Investors moved quickly to scoop up beaten-down shares. Stocks scrambled higher early Monday, with “buy the dip” action after the chip sector’s 10% plunge on Friday made Wall Street’s worst day of the year. The bounce was led by the same stocks that had fallen hardest. Shares of Micron Technology, the memory chipmaker that led the latest leg of the bull market, were up close to 10% after falling 13% on Friday, while Nvidia and Broadcom also rose. Tech Startups
The rebound followed a brutal stretch. The S&P 500 fell 2% the prior week, its first negative week in 10 weeks, while the Nasdaq tumbled 4.7%, with AMD, Marvell, and Micron plunging 10.9%, 16.7%, and 13.3%, respectively.
Big AI deals fueled the recovery
Fresh corporate news gave investors reasons to buy. The deals all pointed back to the AI infrastructure boom.
Corning surged more than 9% after Amazon announced a multibillion-dollar agreement for the materials science company to provide optical fiber to power and connect its rapidly expanding U.S. data centers. Nvidia shares gained after it announced a partnership with South Korean tech giant SK Hynix for advanced memory for its AI factory buildout. There was also an index milestone. Marvell Technology surged about 9% after the AI chipmaker was announced as a new addition to the S&P 500.
The macro cloud hasn’t lifted
Despite the rebound, the forces behind the selloff remain. The concern is that strong economic data could keep the Federal Reserve from cutting rates. Strong jobs data and solid economic fundamentals raised concerns that the Fed is unlikely to cut rates soon, with the CME FedWatch tool showing more than a 50% probability of a rate hike by year-end. The yield on the 10-year Treasury climbed above 4.5% and the 30-year above 5%, a headwind for AI-centric companies that need huge amounts of capital.
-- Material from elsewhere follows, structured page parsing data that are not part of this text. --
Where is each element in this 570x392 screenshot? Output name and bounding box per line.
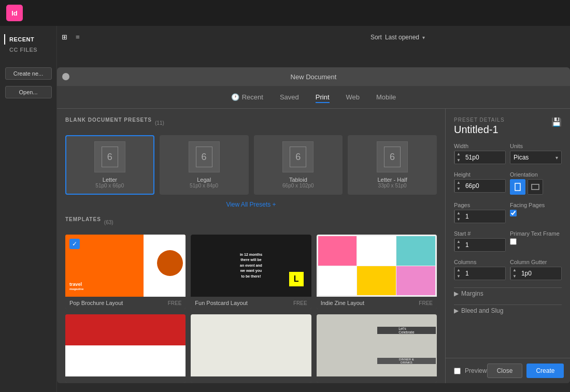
tab-print[interactable]: Print (316, 91, 330, 103)
app-icon: Id (6, 5, 23, 21)
facing-pages-checkbox[interactable] (510, 210, 517, 216)
columns-decrement-btn[interactable]: ▼ (455, 273, 462, 280)
column-gutter-field: Column Gutter ▲ ▼ (510, 259, 562, 280)
pages-increment-btn[interactable]: ▲ (455, 210, 462, 216)
template-card-invite[interactable]: Let'sCelebrate DINNER &DRINKS (317, 314, 437, 383)
list-view-button[interactable]: ≡ (74, 31, 82, 43)
open-button[interactable]: Open... (5, 86, 52, 98)
width-stepper: ▲ ▼ (454, 151, 462, 164)
columns-label: Columns (454, 259, 506, 265)
start-input[interactable] (462, 240, 505, 250)
columns-increment-btn[interactable]: ▲ (455, 267, 462, 273)
modal-close-button[interactable] (62, 73, 69, 80)
columns-stepper: ▲ ▼ (454, 267, 462, 280)
facing-pages-checkbox-row (510, 210, 562, 216)
template-card-magazine[interactable] (191, 314, 311, 383)
template-card-zine[interactable]: Indie Zine Layout FREE (317, 235, 437, 309)
orientation-field: Orientation (510, 171, 562, 195)
create-new-button[interactable]: Create ne... (5, 67, 52, 80)
template-badge-zine: FREE (419, 300, 433, 306)
tab-saved[interactable]: Saved (280, 91, 299, 103)
template-card-flowers[interactable] (65, 314, 186, 383)
pop-brochure-visual: travel magazine (65, 235, 186, 297)
grid-view-button[interactable]: ⊞ (60, 31, 69, 43)
height-decrement-btn[interactable]: ▼ (455, 186, 462, 192)
template-info-flowers (65, 376, 186, 383)
columns-field: Columns ▲ ▼ (454, 259, 506, 280)
height-input[interactable] (462, 181, 505, 191)
footer-left: Preview (454, 367, 487, 374)
preview-label: Preview (465, 367, 487, 374)
preset-card-tabloid[interactable]: 6 Tabloid 66p0 x 102p0 (254, 135, 343, 195)
preset-icon-tabloid: 6 (282, 141, 314, 172)
start-decrement-btn[interactable]: ▼ (455, 245, 462, 251)
landscape-button[interactable] (528, 179, 543, 195)
units-select[interactable]: Picas Inches mm cm px (514, 154, 555, 161)
tab-recent[interactable]: 🕐 Recent (231, 91, 263, 103)
columns-input[interactable] (462, 269, 505, 278)
template-thumb-flowers (65, 314, 186, 376)
preset-card-letter[interactable]: 6 Letter 51p0 x 66p0 (65, 135, 154, 195)
sort-dropdown[interactable]: Last opened (385, 34, 419, 41)
bleed-slug-collapsible[interactable]: ▶ Bleed and Slug (454, 304, 562, 316)
create-button[interactable]: Create (526, 364, 564, 378)
margins-chevron-icon: ▶ (454, 290, 459, 297)
primary-frame-checkbox[interactable] (510, 238, 517, 245)
preset-title-input[interactable] (454, 124, 562, 136)
facing-pages-label: Facing Pages (510, 202, 562, 208)
margins-collapsible[interactable]: ▶ Margins (454, 287, 562, 299)
height-label: Height (454, 171, 506, 178)
start-stepper: ▲ ▼ (454, 239, 462, 251)
orientation-label: Orientation (510, 171, 562, 178)
primary-frame-field: Primary Text Frame (510, 230, 562, 252)
primary-frame-checkbox-row (510, 238, 562, 245)
preset-icon-letter-half: 6 (377, 141, 408, 172)
preset-icon-letter: 6 (94, 141, 125, 172)
width-input-wrap: ▲ ▼ (454, 151, 506, 164)
height-increment-btn[interactable]: ▲ (455, 180, 462, 186)
template-card-postcard[interactable]: in 12 months there will be an event and … (191, 235, 311, 309)
preset-icon-legal: 6 (189, 141, 220, 172)
template-name-postcard: Fun Postcard Layout (195, 300, 248, 306)
start-primary-group: Start # ▲ ▼ Primary Text Frame (454, 230, 562, 252)
tab-mobile[interactable]: Mobile (376, 91, 396, 103)
pages-facing-group: Pages ▲ ▼ Facing Pages (454, 202, 562, 223)
preset-name-letter: Letter (103, 177, 117, 183)
template-info-invite (317, 376, 437, 383)
preset-name-tabloid: Tabloid (289, 177, 307, 183)
template-card-pop-brochure[interactable]: travel magazine ✓ Pop Brochure Layout FR… (65, 235, 186, 309)
pages-input[interactable] (462, 212, 505, 221)
pages-label: Pages (454, 202, 506, 208)
preview-checkbox[interactable] (454, 368, 461, 374)
sidebar-item-cc-files[interactable]: CC FILES (4, 45, 52, 55)
column-gutter-input[interactable] (518, 269, 561, 278)
width-decrement-btn[interactable]: ▼ (455, 157, 462, 164)
start-label: Start # (454, 230, 506, 237)
units-field: Units Picas Inches mm cm px ▾ (510, 143, 562, 164)
sidebar-item-recent[interactable]: RECENT (4, 34, 52, 45)
template-thumb-pop: travel magazine ✓ (65, 235, 186, 297)
zine-cell-1 (318, 236, 357, 266)
view-all-presets-link[interactable]: View All Presets + (65, 201, 437, 208)
width-input[interactable] (462, 153, 505, 162)
preset-card-letter-half[interactable]: 6 Letter - Half 33p0 x 51p0 (348, 135, 437, 195)
start-increment-btn[interactable]: ▲ (455, 239, 462, 245)
pages-decrement-btn[interactable]: ▼ (455, 216, 462, 223)
width-increment-btn[interactable]: ▲ (455, 151, 462, 157)
gutter-increment-btn[interactable]: ▲ (511, 267, 518, 273)
left-panel: BLANK DOCUMENT PRESETS (11) 6 Letter 51p… (57, 109, 446, 383)
portrait-button[interactable] (510, 179, 525, 195)
preset-card-legal[interactable]: 6 Legal 51p0 x 84p0 (160, 135, 249, 195)
zine-cell-6 (396, 266, 435, 296)
margins-label: Margins (461, 290, 483, 297)
portrait-icon (515, 183, 521, 191)
height-stepper: ▲ ▼ (454, 180, 462, 192)
gutter-decrement-btn[interactable]: ▼ (511, 273, 518, 280)
svg-rect-1 (532, 184, 539, 190)
save-icon[interactable]: 💾 (551, 117, 562, 127)
right-panel: PRESET DETAILS 💾 Width ▲ ▼ (446, 109, 570, 383)
close-button[interactable]: Close (487, 364, 523, 378)
tab-web[interactable]: Web (346, 91, 360, 103)
modal-title-bar: New Document (57, 67, 570, 86)
zine-cell-4 (318, 266, 357, 296)
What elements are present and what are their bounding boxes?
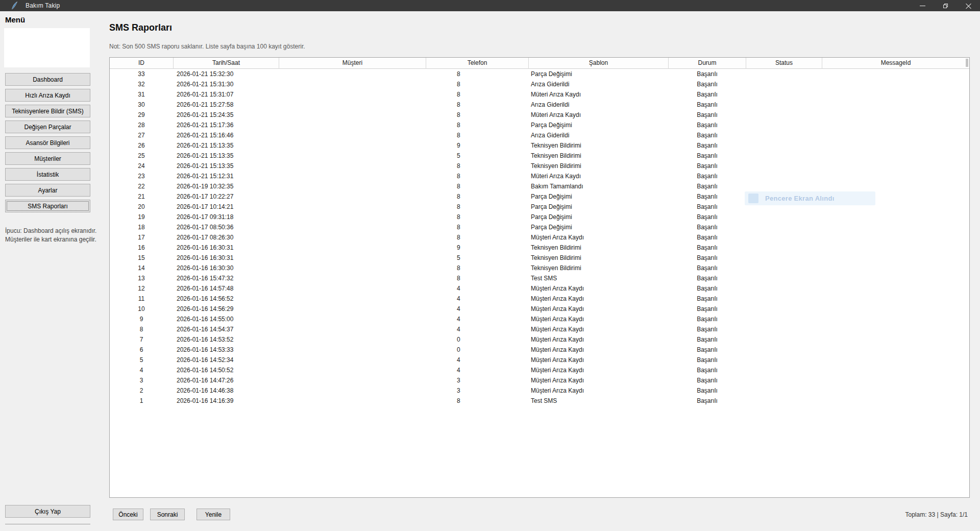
cell-sablon: Müşteri Arıza Kaydı [529,324,669,334]
cell-durum: Başarılı [669,120,746,130]
cell-status [746,100,822,110]
cell-id: 3 [110,375,174,385]
column-header-tarih-saat[interactable]: Tarih/Saat [174,58,279,69]
table-row[interactable]: 292026-01-21 15:24:358Müteri Arıza Kaydı… [110,110,969,120]
cell-musteri [279,110,426,120]
sidebar-item-asansor-bilgileri[interactable]: Asansör Bilgileri [5,136,90,149]
table-row[interactable]: 282026-01-21 15:17:368Parça DeğişimiBaşa… [110,120,969,130]
column-header-musteri[interactable]: Müşteri [279,58,426,69]
sidebar-item-degisen-parcalar[interactable]: Değişen Parçalar [5,120,90,133]
table-row[interactable]: 202026-01-17 10:14:218Parça DeğişimiBaşa… [110,202,969,212]
cell-telefon: 8 [426,263,529,273]
table-row[interactable]: 252026-01-21 15:13:355Teknisyen Bildirim… [110,151,969,161]
table-row[interactable]: 52026-01-16 14:52:344Müşteri Arıza Kaydı… [110,355,969,365]
logout-button[interactable]: Çıkış Yap [5,505,90,518]
cell-durum: Başarılı [669,365,746,375]
title-bar[interactable]: Bakım Takip [0,0,980,11]
column-header-telefon[interactable]: Telefon [426,58,529,69]
refresh-button[interactable]: Yenile [197,509,230,520]
cell-telefon: 8 [426,232,529,243]
table-row[interactable]: 102026-01-16 14:56:294Müşteri Arıza Kayd… [110,304,969,314]
sidebar-item-ayarlar[interactable]: Ayarlar [5,184,90,197]
sidebar-item-musteriler[interactable]: Müşteriler [5,152,90,165]
next-page-button[interactable]: Sonraki [150,509,185,520]
table-row[interactable]: 302026-01-21 15:27:588Arıza GiderildiBaş… [110,100,969,110]
minimize-icon[interactable] [911,0,934,11]
table-row[interactable]: 72026-01-16 14:53:520Müşteri Arıza Kaydı… [110,334,969,345]
table-row[interactable]: 142026-01-16 16:30:308Teknisyen Bildirim… [110,263,969,273]
table-row[interactable]: 132026-01-16 15:47:328Test SMSBaşarılı [110,273,969,283]
scrollbar-thumb[interactable] [966,59,968,67]
cell-id: 19 [110,212,174,222]
table-row[interactable]: 272026-01-21 15:16:468Arıza GiderildiBaş… [110,130,969,140]
cell-messageid [822,345,969,355]
close-icon[interactable] [957,0,980,11]
cell-messageid [822,171,969,181]
table-row[interactable]: 162026-01-16 16:30:319Teknisyen Bildirim… [110,243,969,253]
cell-sablon: Teknisyen Bildirimi [529,140,669,151]
cell-sablon: Arıza Giderildi [529,79,669,89]
table-row[interactable]: 12026-01-16 14:16:398Test SMSBaşarılı [110,396,969,406]
restore-icon[interactable] [934,0,957,11]
cell-status [746,375,822,385]
table-row[interactable]: 192026-01-17 09:31:188Parça DeğişimiBaşa… [110,212,969,222]
sidebar-item-dashboard[interactable]: Dashboard [5,73,90,86]
cell-status [746,110,822,120]
cell-musteri [279,314,426,324]
table-row[interactable]: 112026-01-16 14:56:524Müşteri Arıza Kayd… [110,294,969,304]
cell-id: 32 [110,79,174,89]
column-header-messageid[interactable]: MessageId [822,58,969,69]
table-row[interactable]: 62026-01-16 14:53:330Müşteri Arıza Kaydı… [110,345,969,355]
column-header-status[interactable]: Status [746,58,822,69]
table-row[interactable]: 332026-01-21 15:32:308Parça DeğişimiBaşa… [110,69,969,79]
cell-status [746,202,822,212]
table-row[interactable]: 122026-01-16 14:57:484Müşteri Arıza Kayd… [110,283,969,294]
previous-page-button[interactable]: Önceki [113,509,143,520]
cell-durum: Başarılı [669,273,746,283]
cell-musteri [279,294,426,304]
table-row[interactable]: 82026-01-16 14:54:374Müşteri Arıza Kaydı… [110,324,969,334]
table-row[interactable]: 32026-01-16 14:47:263Müşteri Arıza Kaydı… [110,375,969,385]
table-row[interactable]: 212026-01-17 10:22:278Parça DeğişimiBaşa… [110,191,969,202]
table-row[interactable]: 22026-01-16 14:46:383Müşteri Arıza Kaydı… [110,385,969,396]
table-row[interactable]: 222026-01-19 10:32:358Bakım TamamlandıBa… [110,181,969,191]
sidebar-item-istatistik[interactable]: İstatistik [5,168,90,181]
cell-messageid [822,304,969,314]
cell-messageid [822,151,969,161]
table-row[interactable]: 152026-01-16 16:30:315Teknisyen Bildirim… [110,253,969,263]
sidebar-item-hizli-ariza-kaydi[interactable]: Hızlı Arıza Kaydı [5,89,90,102]
table-row[interactable]: 322026-01-21 15:31:308Arıza GiderildiBaş… [110,79,969,89]
cell-durum: Başarılı [669,161,746,171]
column-header-id[interactable]: ID [110,58,174,69]
cell-status [746,69,822,79]
cell-messageid [822,191,969,202]
cell-musteri [279,120,426,130]
cell-tarih-saat: 2026-01-16 16:30:31 [174,243,279,253]
cell-durum: Başarılı [669,294,746,304]
table-row[interactable]: 42026-01-16 14:50:524Müşteri Arıza Kaydı… [110,365,969,375]
cell-messageid [822,100,969,110]
table-row[interactable]: 312026-01-21 15:31:078Müteri Arıza Kaydı… [110,89,969,100]
cell-sablon: Teknisyen Bildirimi [529,161,669,171]
sidebar-item-teknisyenlere-bildir-sms[interactable]: Teknisyenlere Bildir (SMS) [5,105,90,117]
cell-sablon: Müteri Arıza Kaydı [529,89,669,100]
column-header-durum[interactable]: Durum [669,58,746,69]
column-header-sablon[interactable]: Şablon [529,58,669,69]
table-row[interactable]: 232026-01-21 15:12:318Müteri Arıza Kaydı… [110,171,969,181]
table-row[interactable]: 242026-01-21 15:13:358Teknisyen Bildirim… [110,161,969,171]
sidebar-item-sms-raporlari[interactable]: SMS Raporları [5,200,90,212]
cell-tarih-saat: 2026-01-21 15:27:58 [174,100,279,110]
table-row[interactable]: 262026-01-21 15:13:359Teknisyen Bildirim… [110,140,969,151]
cell-id: 27 [110,130,174,140]
cell-sablon: Teknisyen Bildirimi [529,151,669,161]
cell-telefon: 8 [426,130,529,140]
cell-telefon: 8 [426,161,529,171]
cell-status [746,263,822,273]
table-header-row: IDTarih/SaatMüşteriTelefonŞablonDurumSta… [110,58,969,69]
cell-musteri [279,100,426,110]
table-row[interactable]: 92026-01-16 14:55:004Müşteri Arıza Kaydı… [110,314,969,324]
cell-tarih-saat: 2026-01-21 15:12:31 [174,171,279,181]
table-row[interactable]: 182026-01-17 08:50:368Parça DeğişimiBaşa… [110,222,969,232]
cell-tarih-saat: 2026-01-21 15:32:30 [174,69,279,79]
table-row[interactable]: 172026-01-17 08:26:308Müşteri Arıza Kayd… [110,232,969,243]
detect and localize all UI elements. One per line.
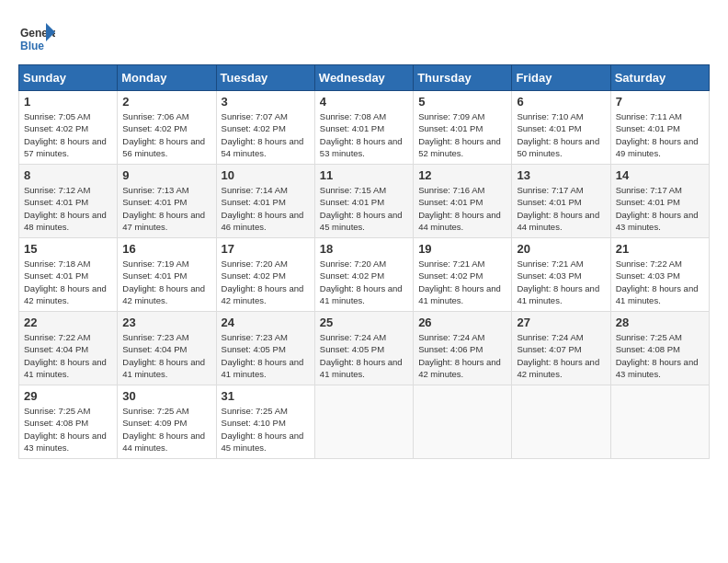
calendar-cell: 30 Sunrise: 7:25 AM Sunset: 4:09 PM Dayl… xyxy=(118,385,216,459)
calendar-cell: 21 Sunrise: 7:22 AM Sunset: 4:03 PM Dayl… xyxy=(610,238,709,312)
day-number: 6 xyxy=(517,95,605,109)
day-number: 10 xyxy=(222,168,310,182)
day-number: 7 xyxy=(616,95,704,109)
calendar-cell: 28 Sunrise: 7:25 AM Sunset: 4:08 PM Dayl… xyxy=(610,312,709,385)
weekday-header-saturday: Saturday xyxy=(610,65,709,91)
day-number: 26 xyxy=(418,316,506,329)
calendar-week-row: 22 Sunrise: 7:22 AM Sunset: 4:04 PM Dayl… xyxy=(19,312,710,385)
weekday-header-sunday: Sunday xyxy=(19,65,118,91)
day-number: 30 xyxy=(122,389,210,403)
calendar-cell: 15 Sunrise: 7:18 AM Sunset: 4:01 PM Dayl… xyxy=(19,238,118,312)
calendar-cell: 3 Sunrise: 7:07 AM Sunset: 4:02 PM Dayli… xyxy=(216,91,314,165)
day-number: 12 xyxy=(418,168,506,182)
calendar-cell: 31 Sunrise: 7:25 AM Sunset: 4:10 PM Dayl… xyxy=(216,385,314,459)
day-info: Sunrise: 7:22 AM Sunset: 4:03 PM Dayligh… xyxy=(616,258,704,306)
calendar-table: SundayMondayTuesdayWednesdayThursdayFrid… xyxy=(18,64,710,459)
weekday-header-tuesday: Tuesday xyxy=(216,65,314,91)
svg-text:Blue: Blue xyxy=(20,40,44,52)
calendar-cell: 11 Sunrise: 7:15 AM Sunset: 4:01 PM Dayl… xyxy=(314,165,413,238)
calendar-cell: 5 Sunrise: 7:09 AM Sunset: 4:01 PM Dayli… xyxy=(414,91,512,165)
day-info: Sunrise: 7:21 AM Sunset: 4:02 PM Dayligh… xyxy=(418,258,506,306)
logo-icon: General Blue xyxy=(18,18,55,55)
weekday-header-monday: Monday xyxy=(118,65,216,91)
calendar-cell: 24 Sunrise: 7:23 AM Sunset: 4:05 PM Dayl… xyxy=(216,312,314,385)
calendar-cell: 20 Sunrise: 7:21 AM Sunset: 4:03 PM Dayl… xyxy=(512,238,610,312)
day-info: Sunrise: 7:15 AM Sunset: 4:01 PM Dayligh… xyxy=(320,184,408,233)
day-number: 13 xyxy=(517,168,605,182)
day-number: 22 xyxy=(24,316,112,329)
day-info: Sunrise: 7:09 AM Sunset: 4:01 PM Dayligh… xyxy=(418,110,506,159)
page-header: General Blue xyxy=(18,18,710,55)
day-info: Sunrise: 7:12 AM Sunset: 4:01 PM Dayligh… xyxy=(24,184,112,233)
day-info: Sunrise: 7:05 AM Sunset: 4:02 PM Dayligh… xyxy=(24,110,112,159)
calendar-week-row: 8 Sunrise: 7:12 AM Sunset: 4:01 PM Dayli… xyxy=(19,165,710,238)
calendar-cell: 22 Sunrise: 7:22 AM Sunset: 4:04 PM Dayl… xyxy=(19,312,118,385)
day-info: Sunrise: 7:25 AM Sunset: 4:09 PM Dayligh… xyxy=(122,405,210,454)
day-info: Sunrise: 7:10 AM Sunset: 4:01 PM Dayligh… xyxy=(517,110,605,159)
day-number: 3 xyxy=(222,95,310,109)
day-info: Sunrise: 7:13 AM Sunset: 4:01 PM Dayligh… xyxy=(122,184,210,233)
day-info: Sunrise: 7:24 AM Sunset: 4:06 PM Dayligh… xyxy=(418,331,506,380)
day-info: Sunrise: 7:25 AM Sunset: 4:08 PM Dayligh… xyxy=(24,405,112,454)
day-number: 17 xyxy=(222,242,310,256)
day-info: Sunrise: 7:19 AM Sunset: 4:01 PM Dayligh… xyxy=(122,258,210,306)
calendar-cell xyxy=(414,385,512,459)
day-number: 8 xyxy=(24,168,112,182)
day-info: Sunrise: 7:24 AM Sunset: 4:05 PM Dayligh… xyxy=(320,331,408,380)
day-info: Sunrise: 7:17 AM Sunset: 4:01 PM Dayligh… xyxy=(616,184,704,233)
calendar-cell: 1 Sunrise: 7:05 AM Sunset: 4:02 PM Dayli… xyxy=(19,91,118,165)
day-info: Sunrise: 7:14 AM Sunset: 4:01 PM Dayligh… xyxy=(222,184,310,233)
calendar-header-row: SundayMondayTuesdayWednesdayThursdayFrid… xyxy=(19,65,710,91)
logo: General Blue xyxy=(18,18,59,55)
calendar-cell: 2 Sunrise: 7:06 AM Sunset: 4:02 PM Dayli… xyxy=(118,91,216,165)
calendar-cell: 29 Sunrise: 7:25 AM Sunset: 4:08 PM Dayl… xyxy=(19,385,118,459)
day-number: 5 xyxy=(418,95,506,109)
calendar-cell: 26 Sunrise: 7:24 AM Sunset: 4:06 PM Dayl… xyxy=(414,312,512,385)
day-info: Sunrise: 7:25 AM Sunset: 4:08 PM Dayligh… xyxy=(616,331,704,380)
day-number: 18 xyxy=(320,242,408,256)
calendar-cell: 16 Sunrise: 7:19 AM Sunset: 4:01 PM Dayl… xyxy=(118,238,216,312)
day-number: 1 xyxy=(24,95,112,109)
day-info: Sunrise: 7:16 AM Sunset: 4:01 PM Dayligh… xyxy=(418,184,506,233)
calendar-week-row: 15 Sunrise: 7:18 AM Sunset: 4:01 PM Dayl… xyxy=(19,238,710,312)
calendar-week-row: 29 Sunrise: 7:25 AM Sunset: 4:08 PM Dayl… xyxy=(19,385,710,459)
day-number: 31 xyxy=(222,389,310,403)
calendar-cell: 18 Sunrise: 7:20 AM Sunset: 4:02 PM Dayl… xyxy=(314,238,413,312)
calendar-cell: 14 Sunrise: 7:17 AM Sunset: 4:01 PM Dayl… xyxy=(610,165,709,238)
calendar-week-row: 1 Sunrise: 7:05 AM Sunset: 4:02 PM Dayli… xyxy=(19,91,710,165)
day-number: 21 xyxy=(616,242,704,256)
day-info: Sunrise: 7:17 AM Sunset: 4:01 PM Dayligh… xyxy=(517,184,605,233)
day-number: 14 xyxy=(616,168,704,182)
day-info: Sunrise: 7:07 AM Sunset: 4:02 PM Dayligh… xyxy=(222,110,310,159)
calendar-cell: 6 Sunrise: 7:10 AM Sunset: 4:01 PM Dayli… xyxy=(512,91,610,165)
day-info: Sunrise: 7:22 AM Sunset: 4:04 PM Dayligh… xyxy=(24,331,112,380)
calendar-cell: 10 Sunrise: 7:14 AM Sunset: 4:01 PM Dayl… xyxy=(216,165,314,238)
calendar-cell: 23 Sunrise: 7:23 AM Sunset: 4:04 PM Dayl… xyxy=(118,312,216,385)
day-number: 27 xyxy=(517,316,605,329)
day-number: 29 xyxy=(24,389,112,403)
day-info: Sunrise: 7:08 AM Sunset: 4:01 PM Dayligh… xyxy=(320,110,408,159)
day-info: Sunrise: 7:06 AM Sunset: 4:02 PM Dayligh… xyxy=(122,110,210,159)
calendar-cell: 19 Sunrise: 7:21 AM Sunset: 4:02 PM Dayl… xyxy=(414,238,512,312)
calendar-cell: 4 Sunrise: 7:08 AM Sunset: 4:01 PM Dayli… xyxy=(314,91,413,165)
calendar-cell: 12 Sunrise: 7:16 AM Sunset: 4:01 PM Dayl… xyxy=(414,165,512,238)
calendar-body: 1 Sunrise: 7:05 AM Sunset: 4:02 PM Dayli… xyxy=(19,91,710,459)
day-number: 2 xyxy=(122,95,210,109)
calendar-cell: 13 Sunrise: 7:17 AM Sunset: 4:01 PM Dayl… xyxy=(512,165,610,238)
calendar-cell xyxy=(610,385,709,459)
calendar-cell: 25 Sunrise: 7:24 AM Sunset: 4:05 PM Dayl… xyxy=(314,312,413,385)
day-number: 15 xyxy=(24,242,112,256)
day-number: 19 xyxy=(418,242,506,256)
calendar-cell xyxy=(512,385,610,459)
day-info: Sunrise: 7:18 AM Sunset: 4:01 PM Dayligh… xyxy=(24,258,112,306)
calendar-cell: 27 Sunrise: 7:24 AM Sunset: 4:07 PM Dayl… xyxy=(512,312,610,385)
calendar-cell: 8 Sunrise: 7:12 AM Sunset: 4:01 PM Dayli… xyxy=(19,165,118,238)
day-number: 16 xyxy=(122,242,210,256)
weekday-header-thursday: Thursday xyxy=(414,65,512,91)
day-info: Sunrise: 7:21 AM Sunset: 4:03 PM Dayligh… xyxy=(517,258,605,306)
day-info: Sunrise: 7:24 AM Sunset: 4:07 PM Dayligh… xyxy=(517,331,605,380)
day-number: 9 xyxy=(122,168,210,182)
day-info: Sunrise: 7:20 AM Sunset: 4:02 PM Dayligh… xyxy=(320,258,408,306)
day-number: 4 xyxy=(320,95,408,109)
weekday-header-friday: Friday xyxy=(512,65,610,91)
Geopolitics added another layer. Israel launched airstrikes on villages in southern Lebanon amid ongoing cross-border exchanges with Iran-backed Hezbollah, though Iran’s military said it had ceased strikes against Israel.
What it means for investors
The chip stocks rebound is encouraging, but it does not erase the underlying tension. The market remains heavily concentrated in a few AI winners, which cuts both ways.
When sentiment is positive, those names drive the indexes higher. When fear takes over, the same concentration amplifies the downside. With inflation data and a Fed meeting on the calendar, volatility is likely to stay elevated.
For now, the dip-buyers have the upper hand. Whether the rebound holds will depend less on any single deal and more on what the Fed signals about the path of interest rates.
This article is for informational purposes only and does not constitute investment advice.